For Osman the final straw came at 1 a.m. on a weekday night in late April when Kenyan police raided her apartment block in Eastleigh, a predominately Somali part of the capital.
“They kicked at my door in the middle of the night. I feared they might try to rape me. One of them broke a window but I wouldn’t let them in,” said the 28-year-old businesswoman and mother of two.
She listened as the officers went door to door seizing identity documents from her neighbors then demanding money for their return, or dragging away household items for which the owners could not produce receipts. Extortion marked every step.
“They used to harass us in the past but you pay $5 to $10 and they would go away,” said Osman.
In the name of fighting foreign Islamist terrorism, Kenya’s government launched a security crackdown in early April. Osman’s story of the effects of this “Operation Usalama [Security] Watch” is one of the more moderate ones. Human rights groups have criticized the rounding up of thousands of ethnic Somalis. Terrorist attacks have become a regular feature of Kenyan life since the army was sent into neighboring Somalia to fight Islamic insurgents such as Al Qaeda-affiliated group Al Shabaab in October 2011. The mostly low-tech attacks in Kenya — bullets fired into churches, grenades flung at bus stops — are rarely claimed either by Al Shabaab or any other group, but Islamic extremists are routinely suspected.

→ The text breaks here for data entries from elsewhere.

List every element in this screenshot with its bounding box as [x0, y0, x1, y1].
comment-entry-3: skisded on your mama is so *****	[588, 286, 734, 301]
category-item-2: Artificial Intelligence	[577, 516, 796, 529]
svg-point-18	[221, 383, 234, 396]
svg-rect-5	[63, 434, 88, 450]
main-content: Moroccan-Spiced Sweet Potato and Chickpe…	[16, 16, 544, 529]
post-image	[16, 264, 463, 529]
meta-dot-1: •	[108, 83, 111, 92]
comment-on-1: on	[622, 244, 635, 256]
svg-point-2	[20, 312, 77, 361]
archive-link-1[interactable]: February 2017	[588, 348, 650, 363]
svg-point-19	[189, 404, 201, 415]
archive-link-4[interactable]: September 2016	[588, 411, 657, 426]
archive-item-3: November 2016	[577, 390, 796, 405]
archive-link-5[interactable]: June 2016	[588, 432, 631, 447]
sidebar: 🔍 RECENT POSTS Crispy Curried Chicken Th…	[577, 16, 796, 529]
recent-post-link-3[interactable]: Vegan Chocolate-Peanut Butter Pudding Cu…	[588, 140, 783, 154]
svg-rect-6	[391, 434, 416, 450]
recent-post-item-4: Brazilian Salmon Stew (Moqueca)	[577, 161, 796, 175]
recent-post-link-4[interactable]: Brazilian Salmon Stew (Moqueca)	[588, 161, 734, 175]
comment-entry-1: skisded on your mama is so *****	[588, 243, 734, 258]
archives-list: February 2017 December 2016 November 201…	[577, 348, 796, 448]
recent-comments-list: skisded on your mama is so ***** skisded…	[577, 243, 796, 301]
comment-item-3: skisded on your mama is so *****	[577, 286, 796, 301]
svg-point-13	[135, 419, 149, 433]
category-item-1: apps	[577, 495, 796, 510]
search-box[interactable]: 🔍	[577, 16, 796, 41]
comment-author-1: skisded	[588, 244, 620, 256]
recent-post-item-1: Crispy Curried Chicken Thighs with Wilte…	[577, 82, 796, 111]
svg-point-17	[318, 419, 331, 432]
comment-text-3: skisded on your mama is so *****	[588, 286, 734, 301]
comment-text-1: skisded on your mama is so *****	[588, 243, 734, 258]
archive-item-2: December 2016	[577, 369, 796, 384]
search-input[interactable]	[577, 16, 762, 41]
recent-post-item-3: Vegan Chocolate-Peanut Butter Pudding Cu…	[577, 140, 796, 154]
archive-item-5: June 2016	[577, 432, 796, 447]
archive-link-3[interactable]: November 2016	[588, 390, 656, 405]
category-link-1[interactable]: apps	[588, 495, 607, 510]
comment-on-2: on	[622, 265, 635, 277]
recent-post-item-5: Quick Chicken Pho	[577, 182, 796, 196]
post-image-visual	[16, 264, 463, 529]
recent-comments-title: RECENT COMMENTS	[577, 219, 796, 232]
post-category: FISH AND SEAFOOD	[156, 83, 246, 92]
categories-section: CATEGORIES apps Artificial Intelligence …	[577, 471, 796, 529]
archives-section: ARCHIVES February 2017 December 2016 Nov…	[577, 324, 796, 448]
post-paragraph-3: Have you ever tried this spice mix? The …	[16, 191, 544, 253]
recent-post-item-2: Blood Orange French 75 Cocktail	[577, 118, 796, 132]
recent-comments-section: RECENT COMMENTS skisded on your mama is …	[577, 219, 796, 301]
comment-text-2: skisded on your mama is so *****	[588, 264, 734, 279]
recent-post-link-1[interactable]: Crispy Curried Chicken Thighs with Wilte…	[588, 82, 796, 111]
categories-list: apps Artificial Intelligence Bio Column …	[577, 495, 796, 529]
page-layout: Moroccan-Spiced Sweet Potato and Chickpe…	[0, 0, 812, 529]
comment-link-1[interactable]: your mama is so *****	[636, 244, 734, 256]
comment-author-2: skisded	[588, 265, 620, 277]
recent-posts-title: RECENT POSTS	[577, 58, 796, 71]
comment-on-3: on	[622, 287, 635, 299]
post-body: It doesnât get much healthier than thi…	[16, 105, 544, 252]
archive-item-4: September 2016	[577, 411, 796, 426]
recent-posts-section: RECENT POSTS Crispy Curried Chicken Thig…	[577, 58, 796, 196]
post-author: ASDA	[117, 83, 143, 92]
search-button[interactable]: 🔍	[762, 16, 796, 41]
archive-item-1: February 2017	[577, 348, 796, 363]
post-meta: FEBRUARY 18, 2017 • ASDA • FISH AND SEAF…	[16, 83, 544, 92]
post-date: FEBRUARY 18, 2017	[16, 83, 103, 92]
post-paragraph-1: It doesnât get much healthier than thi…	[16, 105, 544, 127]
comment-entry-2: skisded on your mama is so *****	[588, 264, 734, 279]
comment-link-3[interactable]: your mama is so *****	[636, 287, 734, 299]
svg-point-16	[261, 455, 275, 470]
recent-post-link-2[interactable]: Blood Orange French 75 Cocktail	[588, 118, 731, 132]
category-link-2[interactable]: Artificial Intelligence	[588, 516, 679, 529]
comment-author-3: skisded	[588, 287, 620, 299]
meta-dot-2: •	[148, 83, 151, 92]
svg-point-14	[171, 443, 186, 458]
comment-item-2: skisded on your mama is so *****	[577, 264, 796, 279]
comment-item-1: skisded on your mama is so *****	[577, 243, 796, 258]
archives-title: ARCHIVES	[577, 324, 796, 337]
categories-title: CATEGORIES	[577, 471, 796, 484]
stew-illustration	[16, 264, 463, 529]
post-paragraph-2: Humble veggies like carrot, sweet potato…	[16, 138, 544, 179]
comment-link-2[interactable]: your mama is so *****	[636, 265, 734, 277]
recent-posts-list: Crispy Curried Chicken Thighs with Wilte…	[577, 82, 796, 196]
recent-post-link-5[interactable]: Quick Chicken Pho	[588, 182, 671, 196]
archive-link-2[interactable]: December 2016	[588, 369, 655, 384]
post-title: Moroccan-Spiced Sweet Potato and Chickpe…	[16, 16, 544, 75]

Allegations of mistreatment, though the government denies them, are numerous. Around 200 Somalis have been deported and hundreds returned to refugee camps in northern Kenya. Hundreds more languish in a football stadium that has been converted into a detention and screening center. Many others are choosing to leave a country they feel no longer wants them.
The harassment and the bribes increased under the new operation, Osman said. “Now it is $20 or $30 or more,” she said. The extortion has eaten into the money she saved to pay school fees and rent. “They are police but I call them thieves.”
So last Wednesday she took her 5-year-old daughter Ismahan and 6-month-old son Mohamed and joined the crowds of Somalis jostling for space on the regular flights back to Mogadishu. A friend in Eastleigh will sell all the stock in Osman’s cosmetics boutique and close up her apartment.
“I’m very angry about what the Kenyan government is doing to Somalis. They are targeting Somalis and also Muslims,” she said. “I won’t go back to Kenya.”
Sipping a glass of freshly pressed mango and papaya juice as shisha smoke drifted across a booth in a Mogadishu restaurant, Osman said she will first find a school for her daughter and then open a new shop.